● **The data**
----------

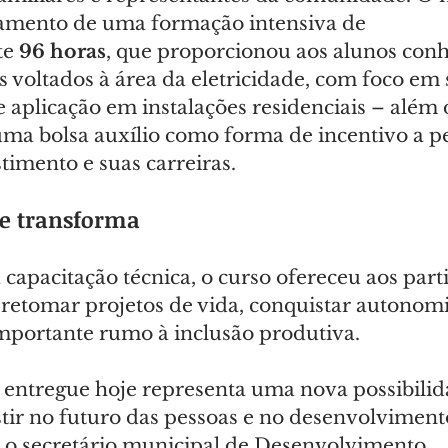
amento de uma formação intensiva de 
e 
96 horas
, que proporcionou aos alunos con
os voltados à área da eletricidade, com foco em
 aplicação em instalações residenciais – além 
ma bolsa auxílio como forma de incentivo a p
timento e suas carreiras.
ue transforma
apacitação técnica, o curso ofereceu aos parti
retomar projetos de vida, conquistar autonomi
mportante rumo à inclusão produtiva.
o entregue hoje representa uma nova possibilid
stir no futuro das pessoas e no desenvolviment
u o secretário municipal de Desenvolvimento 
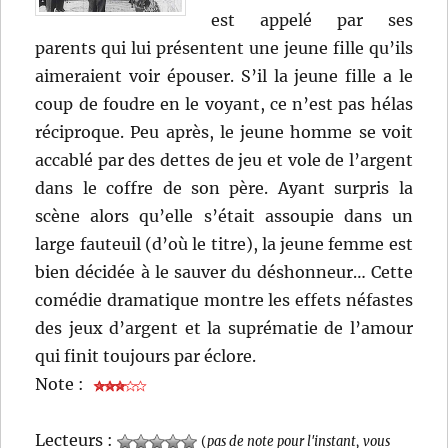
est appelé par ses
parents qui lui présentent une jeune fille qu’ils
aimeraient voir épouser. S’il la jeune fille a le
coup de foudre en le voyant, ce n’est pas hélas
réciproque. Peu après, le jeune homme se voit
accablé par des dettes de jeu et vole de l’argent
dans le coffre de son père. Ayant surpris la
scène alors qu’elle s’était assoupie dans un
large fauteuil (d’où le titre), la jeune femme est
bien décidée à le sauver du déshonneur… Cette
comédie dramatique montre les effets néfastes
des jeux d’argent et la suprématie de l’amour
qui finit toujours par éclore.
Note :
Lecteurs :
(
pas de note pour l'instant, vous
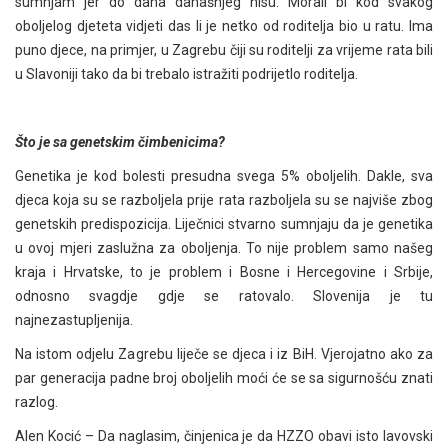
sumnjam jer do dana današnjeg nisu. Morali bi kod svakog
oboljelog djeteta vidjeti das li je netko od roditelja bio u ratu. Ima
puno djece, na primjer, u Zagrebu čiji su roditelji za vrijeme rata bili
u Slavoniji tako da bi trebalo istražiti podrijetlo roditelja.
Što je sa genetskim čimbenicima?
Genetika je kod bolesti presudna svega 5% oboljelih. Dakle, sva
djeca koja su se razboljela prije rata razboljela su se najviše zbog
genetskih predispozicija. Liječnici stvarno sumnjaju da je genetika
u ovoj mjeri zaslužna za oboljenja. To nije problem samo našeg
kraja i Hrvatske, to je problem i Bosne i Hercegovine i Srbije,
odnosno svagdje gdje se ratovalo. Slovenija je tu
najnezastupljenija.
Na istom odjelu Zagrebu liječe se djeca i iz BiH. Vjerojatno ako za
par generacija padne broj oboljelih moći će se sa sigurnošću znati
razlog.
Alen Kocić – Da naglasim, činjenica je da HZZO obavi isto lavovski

----------

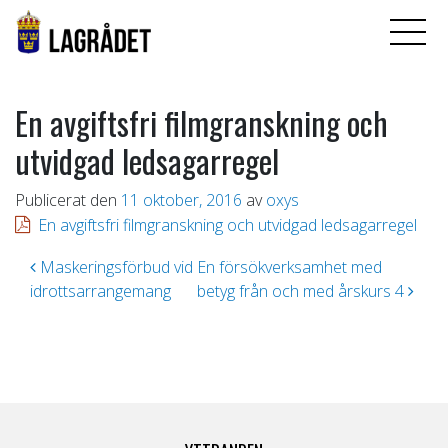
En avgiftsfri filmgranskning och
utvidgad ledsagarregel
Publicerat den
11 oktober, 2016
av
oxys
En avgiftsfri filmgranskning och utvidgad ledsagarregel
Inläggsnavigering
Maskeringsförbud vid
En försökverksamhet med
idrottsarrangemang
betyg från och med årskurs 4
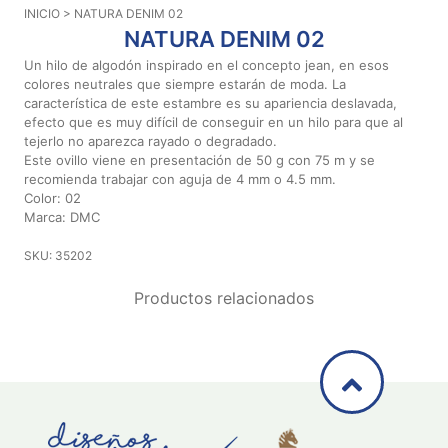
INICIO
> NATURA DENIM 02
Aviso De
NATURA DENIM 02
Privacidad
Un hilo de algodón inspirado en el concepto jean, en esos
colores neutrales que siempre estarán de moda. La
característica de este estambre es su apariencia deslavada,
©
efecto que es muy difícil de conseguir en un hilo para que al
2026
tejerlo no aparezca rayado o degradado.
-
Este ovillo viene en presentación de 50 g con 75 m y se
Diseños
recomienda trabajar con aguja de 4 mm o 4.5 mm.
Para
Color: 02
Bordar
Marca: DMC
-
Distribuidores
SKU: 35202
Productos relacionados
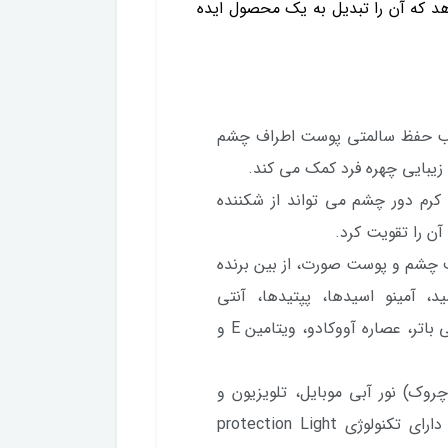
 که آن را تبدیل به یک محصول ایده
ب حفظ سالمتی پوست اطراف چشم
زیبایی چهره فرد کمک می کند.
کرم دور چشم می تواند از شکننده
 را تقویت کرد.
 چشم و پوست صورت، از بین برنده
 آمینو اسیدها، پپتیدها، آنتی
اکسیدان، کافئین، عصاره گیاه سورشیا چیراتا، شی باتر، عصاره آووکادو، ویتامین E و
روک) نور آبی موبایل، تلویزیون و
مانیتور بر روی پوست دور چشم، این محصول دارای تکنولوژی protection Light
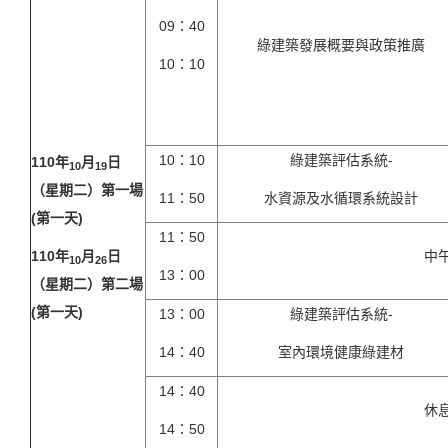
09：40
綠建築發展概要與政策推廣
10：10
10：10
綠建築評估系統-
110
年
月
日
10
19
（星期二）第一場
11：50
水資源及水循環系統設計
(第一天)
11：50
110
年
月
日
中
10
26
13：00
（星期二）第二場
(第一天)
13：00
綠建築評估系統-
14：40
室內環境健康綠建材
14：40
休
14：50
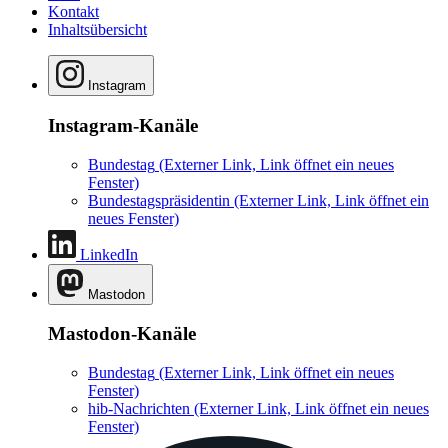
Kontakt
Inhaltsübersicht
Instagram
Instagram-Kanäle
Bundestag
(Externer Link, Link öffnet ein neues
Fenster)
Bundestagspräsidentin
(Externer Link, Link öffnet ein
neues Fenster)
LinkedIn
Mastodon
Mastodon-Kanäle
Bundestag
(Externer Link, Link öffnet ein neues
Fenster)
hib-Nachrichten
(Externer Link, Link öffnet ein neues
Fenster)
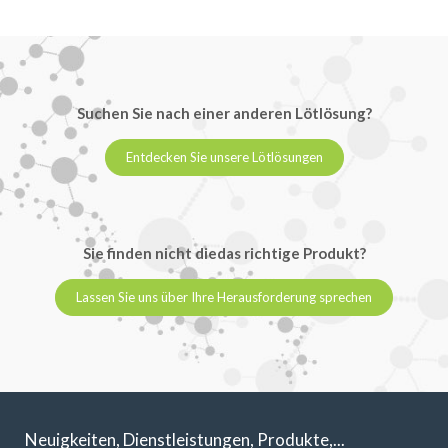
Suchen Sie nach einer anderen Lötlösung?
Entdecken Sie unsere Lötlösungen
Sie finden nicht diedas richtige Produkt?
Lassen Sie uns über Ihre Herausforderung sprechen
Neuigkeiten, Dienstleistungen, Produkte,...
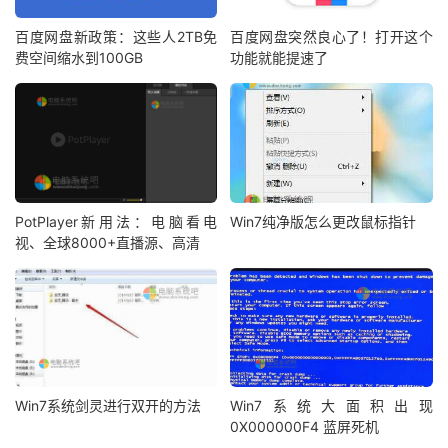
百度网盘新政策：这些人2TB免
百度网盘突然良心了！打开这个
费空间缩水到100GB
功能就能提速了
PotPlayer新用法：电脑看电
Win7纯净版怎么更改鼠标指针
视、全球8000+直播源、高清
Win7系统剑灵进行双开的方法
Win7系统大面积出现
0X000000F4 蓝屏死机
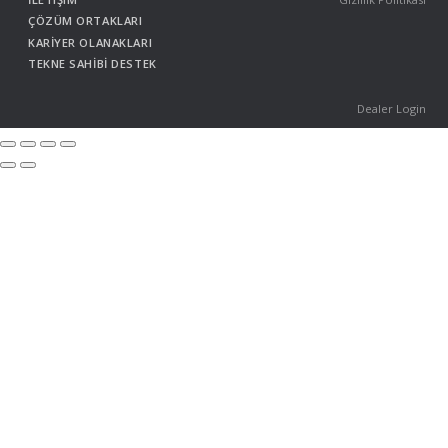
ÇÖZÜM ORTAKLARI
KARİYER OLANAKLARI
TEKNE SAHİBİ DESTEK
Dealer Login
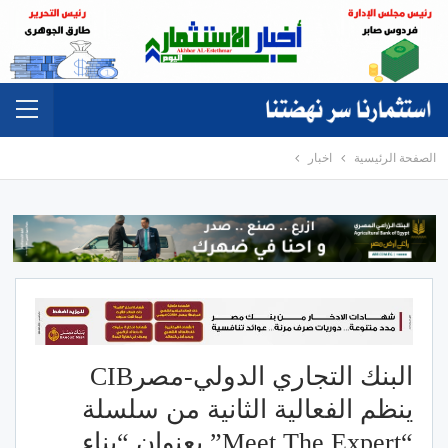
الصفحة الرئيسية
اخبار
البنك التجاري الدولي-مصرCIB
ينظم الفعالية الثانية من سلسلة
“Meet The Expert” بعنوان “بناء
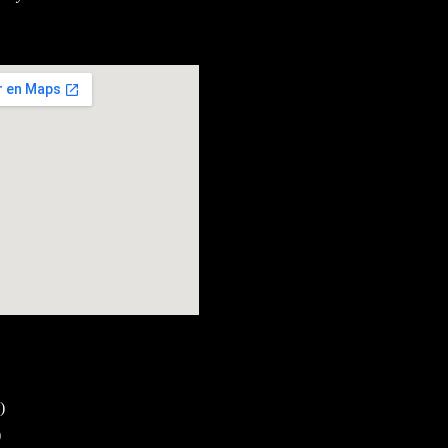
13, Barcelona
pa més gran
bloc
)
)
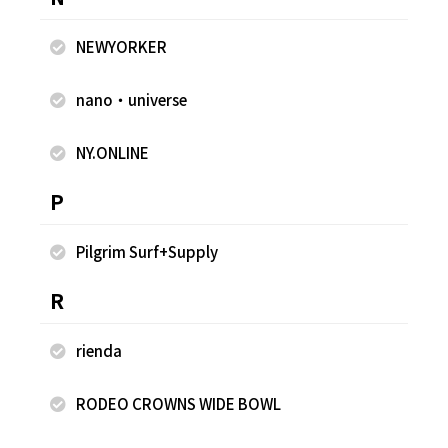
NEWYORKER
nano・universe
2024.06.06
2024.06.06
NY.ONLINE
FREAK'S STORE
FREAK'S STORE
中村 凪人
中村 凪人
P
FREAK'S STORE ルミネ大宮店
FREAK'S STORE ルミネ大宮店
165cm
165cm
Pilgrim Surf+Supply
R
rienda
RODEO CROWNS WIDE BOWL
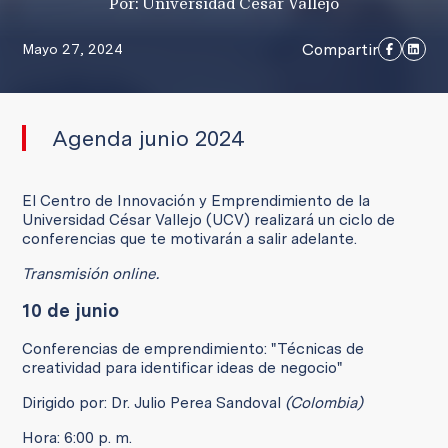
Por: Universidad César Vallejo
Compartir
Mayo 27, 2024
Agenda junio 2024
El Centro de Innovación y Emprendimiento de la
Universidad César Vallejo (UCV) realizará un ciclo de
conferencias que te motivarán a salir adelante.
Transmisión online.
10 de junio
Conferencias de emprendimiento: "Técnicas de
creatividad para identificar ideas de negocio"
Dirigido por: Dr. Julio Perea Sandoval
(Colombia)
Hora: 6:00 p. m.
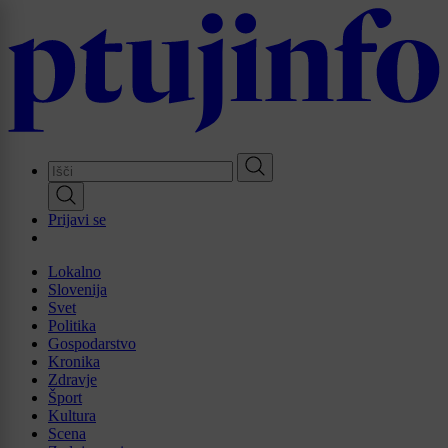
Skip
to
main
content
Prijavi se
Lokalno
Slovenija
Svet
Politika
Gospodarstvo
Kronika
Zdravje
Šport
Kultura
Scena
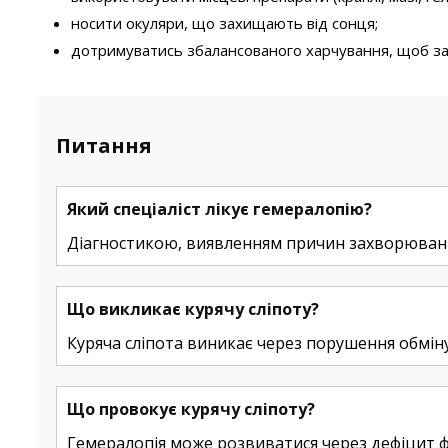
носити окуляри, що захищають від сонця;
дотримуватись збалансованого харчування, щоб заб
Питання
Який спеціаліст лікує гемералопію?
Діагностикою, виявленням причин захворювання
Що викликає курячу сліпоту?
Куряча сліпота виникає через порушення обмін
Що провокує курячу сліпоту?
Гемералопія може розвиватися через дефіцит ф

----------

● **Problem requirements**
Within the data above, pick out all lines holding the word "filmgranskning".

● **Result for this task**
En avgiftsfri filmgranskning och
En avgiftsfri filmgranskning och utvidgad ledsagarregel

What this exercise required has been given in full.